[PATCH 0/7] Embedded PPC misc clean up and optimisation

BALATON Zoltan posted 7 patches 11 months, 2 weeks ago
Failed in applying to current master (apply log)
Maintainers: Daniel Henrique Barboza <danielhb413@gmail.com>, "Cédric Le Goater" <clg@kaod.org>, David Gibson <david@gibson.dropbear.id.au>, Greg Kurz <groug@kaod.org>
target/ppc/cpu.h        | 13 ++----
target/ppc/mmu_common.c | 91 +++++++++++++++++++++++------------------
target/ppc/mmu_helper.c | 32 +--------------
3 files changed, 57 insertions(+), 79 deletions(-)
[PATCH 0/7] Embedded PPC misc clean up and optimisation
Posted by BALATON Zoltan 11 months, 2 weeks ago
Hello,

This series improves embedded PPC TLB emulation a bit and contains
some misc clean up I've found along the way. Before this patch
ppcemb_tlb_check() shows up in a memory access intensive profile
(running RageMem speed test in AmigaOS on sam460ex) at 11.91%
children, 10.77% self. After this series it does not show up at all.
This is not the biggest bottleneck, that is calling tlb_flush() from
helper_440_tlbwe() excessively but this was simpler to clean up and
still makes a small improvement.

RageMem results on master:
---> RAM <---
READ32:  593 MB/Sec
READ64:  616 MB/Sec
WRITE32: 589 MB/Sec
WRITE64: 621 MB/Sec
WRITE: 518 MB/Sec (Tricky)

---> VIDEO BUS <---
READ:  588 MB/Sec
WRITE: 571 MB/Sec

with this series:
---> RAM <---
READ32:  674 MB/Sec
READ64:  707 MB/Sec
WRITE32: 665 MB/Sec
WRITE64: 714 MB/Sec
WRITE: 580 MB/Sec (Tricky)

---> VIDEO BUS <---
READ:  691 MB/Sec
WRITE: 662 MB/Sec

The results have some jitter but both the higher values and that the
function is gone from the profile can prove the series has an effect.
If nothing else then simplifying the code a bit.
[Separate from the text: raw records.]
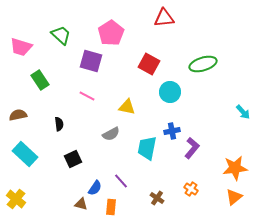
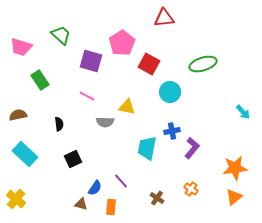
pink pentagon: moved 11 px right, 10 px down
gray semicircle: moved 6 px left, 12 px up; rotated 30 degrees clockwise
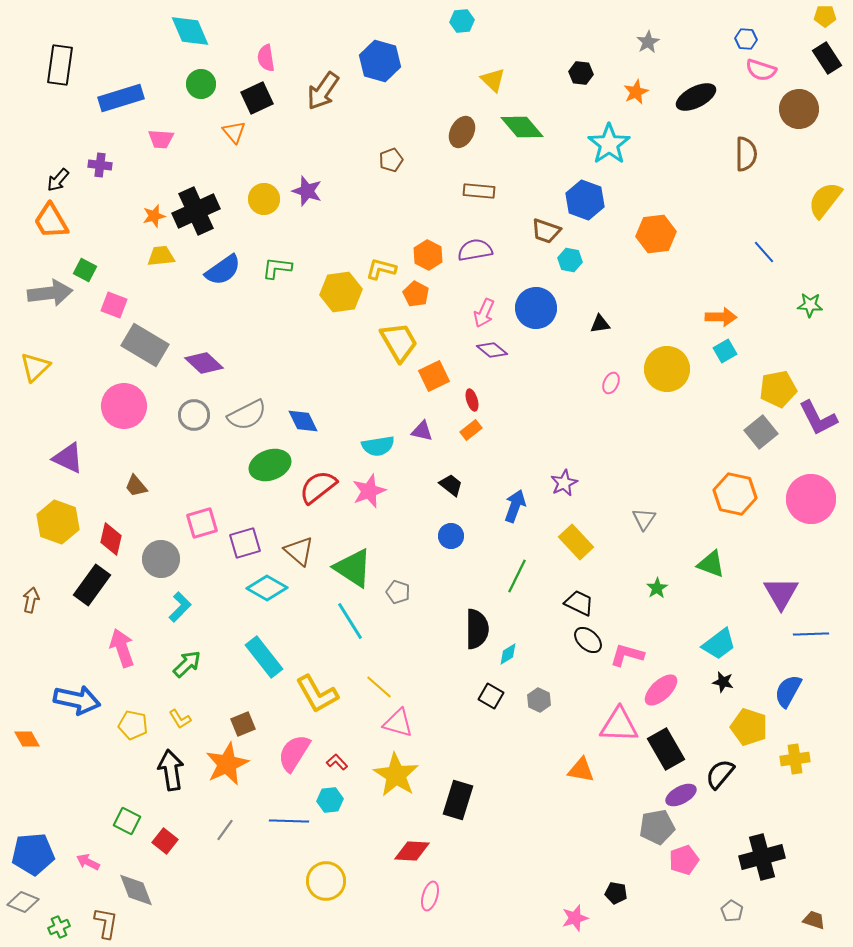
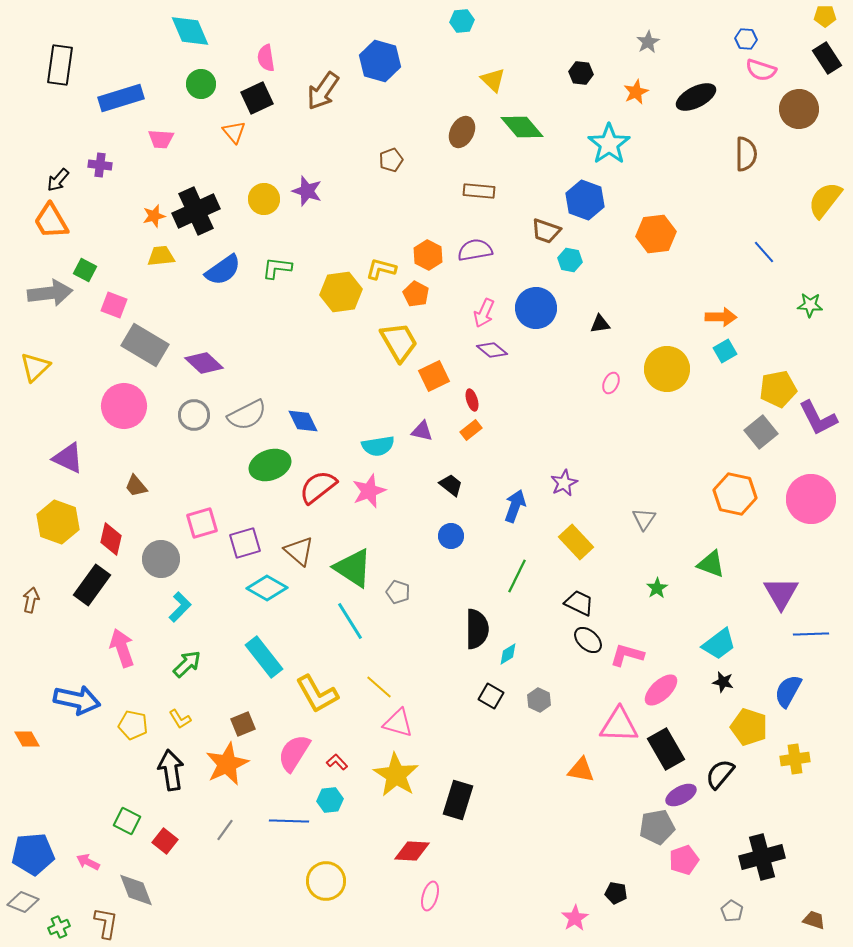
pink star at (575, 918): rotated 16 degrees counterclockwise
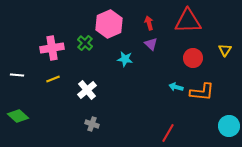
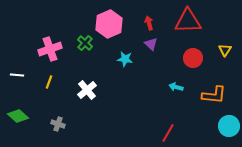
pink cross: moved 2 px left, 1 px down; rotated 10 degrees counterclockwise
yellow line: moved 4 px left, 3 px down; rotated 48 degrees counterclockwise
orange L-shape: moved 12 px right, 3 px down
gray cross: moved 34 px left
For comparison this
is faster than a real sam460ex but much slower than running the same
with -M pegasos2 so embedded PPC TLB emulation still might need some
improvement. I know these are different and PPC440 has software
assisted TLB but the problem with it seems to be too much tlb_flushes
not that it needs more exceptions.

(If somebody is interested to reproduce and experiment with it the
benchmarks and some results are available from here:
https://www.amigans.net/modules/newbb/viewtopic.php?topic_id=9226
some of the tests also have MorphOS versions that's easier to get than
AmigaOS or sources that could be compiled under Linux.)

Regards,
BALATON Zoltan

BALATON Zoltan (7):
  target/ppc: Remove single use function
  target/ppc: Remove "ext" parameter of ppcemb_tlb_check()
  target/ppc: Move ppcemb_tlb_search() to mmu_common.c
  target/ppc: Remove some unneded line breaks
  target/ppc: Simplify ppcemb_tlb_search()
  target/ppc: Change ppcemb_tlb_check() to return bool
  target/ppc: Eliminate goto in mmubooke_check_tlb()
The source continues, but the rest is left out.